Я думал о том, как обидел ее на следующий день, как она смотрела на меня и в ее глазах было столько же боли, сколько в моих.
Потом я подумал о тех письмах, которые писала мне Ласи, — по тому, как она выводила каждую букву, я мог понять, что она была счастливее, и я подумал, что, может быть, во всем виноват я, может быть, я тот, кто причиняет боль всем; что в поисках ангелов я, как мама, только привожу демонов к новым людям.
— Я не знаю. — сказал ей я.
— Даже если да, то все хорошо, я тебя не ненавижу. — В ее словах столько смелости, что я чувствую, как начинают гореть мои глаза, и моя кожа начинает краснеть и чесаться.

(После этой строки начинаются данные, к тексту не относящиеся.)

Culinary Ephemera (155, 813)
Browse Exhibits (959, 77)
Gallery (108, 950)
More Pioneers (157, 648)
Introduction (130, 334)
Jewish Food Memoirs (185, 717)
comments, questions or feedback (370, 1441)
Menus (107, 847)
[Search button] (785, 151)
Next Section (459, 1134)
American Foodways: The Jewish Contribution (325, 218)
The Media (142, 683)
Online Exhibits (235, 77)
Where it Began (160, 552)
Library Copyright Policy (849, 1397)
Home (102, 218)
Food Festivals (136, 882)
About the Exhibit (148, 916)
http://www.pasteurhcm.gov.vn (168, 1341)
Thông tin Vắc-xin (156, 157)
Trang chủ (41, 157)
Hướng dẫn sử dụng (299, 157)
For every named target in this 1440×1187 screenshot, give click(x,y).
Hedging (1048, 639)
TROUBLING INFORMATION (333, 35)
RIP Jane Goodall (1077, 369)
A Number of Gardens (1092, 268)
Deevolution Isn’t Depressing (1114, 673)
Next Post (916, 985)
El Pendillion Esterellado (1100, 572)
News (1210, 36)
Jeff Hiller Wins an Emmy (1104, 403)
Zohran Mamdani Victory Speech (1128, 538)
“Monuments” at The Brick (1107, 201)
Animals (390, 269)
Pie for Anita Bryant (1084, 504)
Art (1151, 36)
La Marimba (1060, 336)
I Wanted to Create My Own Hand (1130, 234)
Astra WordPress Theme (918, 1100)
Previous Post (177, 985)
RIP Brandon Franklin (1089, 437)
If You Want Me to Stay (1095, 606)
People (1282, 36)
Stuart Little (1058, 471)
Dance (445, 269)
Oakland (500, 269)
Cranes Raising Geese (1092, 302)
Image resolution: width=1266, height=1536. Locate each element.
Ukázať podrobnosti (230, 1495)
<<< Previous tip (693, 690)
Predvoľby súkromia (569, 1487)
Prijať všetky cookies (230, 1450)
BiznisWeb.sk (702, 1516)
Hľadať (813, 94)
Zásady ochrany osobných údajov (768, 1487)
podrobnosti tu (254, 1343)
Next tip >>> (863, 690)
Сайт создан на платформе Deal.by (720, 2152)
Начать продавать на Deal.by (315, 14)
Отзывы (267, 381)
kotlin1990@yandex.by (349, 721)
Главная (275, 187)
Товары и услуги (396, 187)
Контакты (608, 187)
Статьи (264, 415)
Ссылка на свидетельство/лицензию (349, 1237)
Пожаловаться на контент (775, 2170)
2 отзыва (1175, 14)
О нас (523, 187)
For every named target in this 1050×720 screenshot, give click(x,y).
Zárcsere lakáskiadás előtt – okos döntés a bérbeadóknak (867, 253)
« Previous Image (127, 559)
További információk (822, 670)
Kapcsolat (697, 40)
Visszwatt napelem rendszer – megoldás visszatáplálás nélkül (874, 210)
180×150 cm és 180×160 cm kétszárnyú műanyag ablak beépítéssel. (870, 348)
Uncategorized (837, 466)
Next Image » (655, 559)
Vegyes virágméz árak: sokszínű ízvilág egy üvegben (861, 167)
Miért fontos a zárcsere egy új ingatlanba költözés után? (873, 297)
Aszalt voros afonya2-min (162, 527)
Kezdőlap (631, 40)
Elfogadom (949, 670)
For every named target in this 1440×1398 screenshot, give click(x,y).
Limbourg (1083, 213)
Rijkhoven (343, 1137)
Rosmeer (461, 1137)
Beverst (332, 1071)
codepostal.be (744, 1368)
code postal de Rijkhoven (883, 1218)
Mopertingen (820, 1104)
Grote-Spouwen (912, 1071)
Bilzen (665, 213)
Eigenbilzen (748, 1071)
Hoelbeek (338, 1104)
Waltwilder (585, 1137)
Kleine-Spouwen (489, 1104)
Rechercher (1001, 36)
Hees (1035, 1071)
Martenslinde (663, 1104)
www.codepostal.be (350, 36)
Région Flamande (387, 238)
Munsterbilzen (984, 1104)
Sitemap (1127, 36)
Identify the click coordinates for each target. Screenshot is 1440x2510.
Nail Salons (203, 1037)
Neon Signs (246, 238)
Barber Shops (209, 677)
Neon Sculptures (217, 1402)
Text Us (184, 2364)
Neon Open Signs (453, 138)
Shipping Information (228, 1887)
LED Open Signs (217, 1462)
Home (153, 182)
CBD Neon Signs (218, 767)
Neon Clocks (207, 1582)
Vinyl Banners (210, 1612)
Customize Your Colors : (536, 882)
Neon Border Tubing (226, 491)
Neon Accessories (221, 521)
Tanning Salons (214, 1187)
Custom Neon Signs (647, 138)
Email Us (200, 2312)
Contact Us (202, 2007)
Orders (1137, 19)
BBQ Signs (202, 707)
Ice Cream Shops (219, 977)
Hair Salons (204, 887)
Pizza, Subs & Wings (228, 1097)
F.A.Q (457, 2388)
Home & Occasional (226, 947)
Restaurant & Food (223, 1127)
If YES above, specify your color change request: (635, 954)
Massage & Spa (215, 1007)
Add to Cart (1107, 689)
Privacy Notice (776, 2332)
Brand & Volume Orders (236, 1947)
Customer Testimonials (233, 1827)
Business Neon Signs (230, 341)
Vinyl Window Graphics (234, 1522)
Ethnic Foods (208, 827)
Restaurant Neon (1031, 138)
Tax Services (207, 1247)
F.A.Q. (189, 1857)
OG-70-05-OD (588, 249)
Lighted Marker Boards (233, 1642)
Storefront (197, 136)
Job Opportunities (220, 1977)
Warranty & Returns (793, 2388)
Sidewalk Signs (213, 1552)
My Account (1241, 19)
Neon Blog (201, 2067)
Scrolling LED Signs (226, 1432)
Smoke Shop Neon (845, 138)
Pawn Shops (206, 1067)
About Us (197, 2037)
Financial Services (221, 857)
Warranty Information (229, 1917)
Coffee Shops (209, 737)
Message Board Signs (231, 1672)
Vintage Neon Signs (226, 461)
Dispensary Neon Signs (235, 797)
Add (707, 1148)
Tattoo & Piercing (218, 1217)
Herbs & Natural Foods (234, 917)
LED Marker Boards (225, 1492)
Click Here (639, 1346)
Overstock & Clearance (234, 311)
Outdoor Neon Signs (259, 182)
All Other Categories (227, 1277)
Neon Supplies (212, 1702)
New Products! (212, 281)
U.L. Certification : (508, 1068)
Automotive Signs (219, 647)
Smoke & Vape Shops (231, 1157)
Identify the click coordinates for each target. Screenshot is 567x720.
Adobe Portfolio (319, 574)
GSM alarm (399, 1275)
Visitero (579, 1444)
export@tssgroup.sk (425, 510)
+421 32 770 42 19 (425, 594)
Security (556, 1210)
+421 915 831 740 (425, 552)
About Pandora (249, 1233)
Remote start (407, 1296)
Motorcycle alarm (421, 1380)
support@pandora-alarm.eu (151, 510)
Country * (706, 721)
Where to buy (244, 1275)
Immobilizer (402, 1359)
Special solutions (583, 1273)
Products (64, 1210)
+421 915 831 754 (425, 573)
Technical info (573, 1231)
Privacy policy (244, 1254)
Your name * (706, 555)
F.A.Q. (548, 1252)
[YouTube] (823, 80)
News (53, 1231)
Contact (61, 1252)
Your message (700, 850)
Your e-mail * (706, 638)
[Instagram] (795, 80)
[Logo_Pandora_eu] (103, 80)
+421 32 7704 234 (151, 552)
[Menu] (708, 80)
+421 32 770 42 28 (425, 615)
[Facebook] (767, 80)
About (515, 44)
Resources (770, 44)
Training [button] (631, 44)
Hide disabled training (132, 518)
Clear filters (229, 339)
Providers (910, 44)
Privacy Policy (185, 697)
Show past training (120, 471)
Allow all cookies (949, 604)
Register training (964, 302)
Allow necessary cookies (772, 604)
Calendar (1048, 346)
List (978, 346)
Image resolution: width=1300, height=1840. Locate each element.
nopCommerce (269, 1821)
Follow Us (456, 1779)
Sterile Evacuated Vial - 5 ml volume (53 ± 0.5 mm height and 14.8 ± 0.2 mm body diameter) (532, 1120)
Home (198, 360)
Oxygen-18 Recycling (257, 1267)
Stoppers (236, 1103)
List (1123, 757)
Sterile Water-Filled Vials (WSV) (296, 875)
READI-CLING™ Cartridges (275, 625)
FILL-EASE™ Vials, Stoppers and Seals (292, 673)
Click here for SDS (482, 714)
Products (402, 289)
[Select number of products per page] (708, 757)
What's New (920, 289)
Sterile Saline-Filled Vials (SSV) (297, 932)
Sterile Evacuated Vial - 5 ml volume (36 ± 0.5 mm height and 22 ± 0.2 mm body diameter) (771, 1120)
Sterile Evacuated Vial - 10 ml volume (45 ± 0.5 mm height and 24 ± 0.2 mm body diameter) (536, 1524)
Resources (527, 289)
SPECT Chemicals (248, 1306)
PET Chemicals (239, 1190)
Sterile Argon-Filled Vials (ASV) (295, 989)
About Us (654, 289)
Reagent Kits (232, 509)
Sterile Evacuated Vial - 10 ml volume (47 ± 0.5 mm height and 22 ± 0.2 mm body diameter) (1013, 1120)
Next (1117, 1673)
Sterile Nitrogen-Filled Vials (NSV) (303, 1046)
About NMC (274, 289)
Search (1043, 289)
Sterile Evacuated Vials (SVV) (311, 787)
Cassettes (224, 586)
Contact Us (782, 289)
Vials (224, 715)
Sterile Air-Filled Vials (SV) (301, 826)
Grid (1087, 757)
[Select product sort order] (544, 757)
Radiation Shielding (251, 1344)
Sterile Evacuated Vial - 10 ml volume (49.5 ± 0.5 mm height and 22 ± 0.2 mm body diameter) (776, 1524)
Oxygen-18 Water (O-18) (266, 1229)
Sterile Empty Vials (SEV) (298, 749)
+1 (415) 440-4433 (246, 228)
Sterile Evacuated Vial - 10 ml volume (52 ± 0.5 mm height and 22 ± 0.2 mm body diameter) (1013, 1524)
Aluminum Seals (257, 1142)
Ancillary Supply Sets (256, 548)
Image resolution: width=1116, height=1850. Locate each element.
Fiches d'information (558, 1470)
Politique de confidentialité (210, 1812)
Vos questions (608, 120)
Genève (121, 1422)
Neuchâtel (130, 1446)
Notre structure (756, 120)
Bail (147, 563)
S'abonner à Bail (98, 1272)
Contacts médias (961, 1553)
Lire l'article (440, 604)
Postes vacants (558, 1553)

— Ласи… Дело даже не в этом, это все. — И мой голос срывается на визг, как у собаки, когда та начинает скулить — как визжит ребенок, когда приближается гроза, и я не знаю, смогу ли я это выдержать и не будет ли лучше положить трубку и дать теням стать могилой, где я перестану существовать.
Не знаю, как у нее это получается, как у нее получается отбросить в сторону то, какой я козел, и все еще любить меня, когда она произносит мое имя, когда она пытается добиться, чтобы я нормально взял трубку, вместо того чтобы прижимать ее к плечу, боясь услышать ее слова, боясь говорить.
— Бенджи, что не так?
— Все… — И снова всего одно слово, но как много оно значит.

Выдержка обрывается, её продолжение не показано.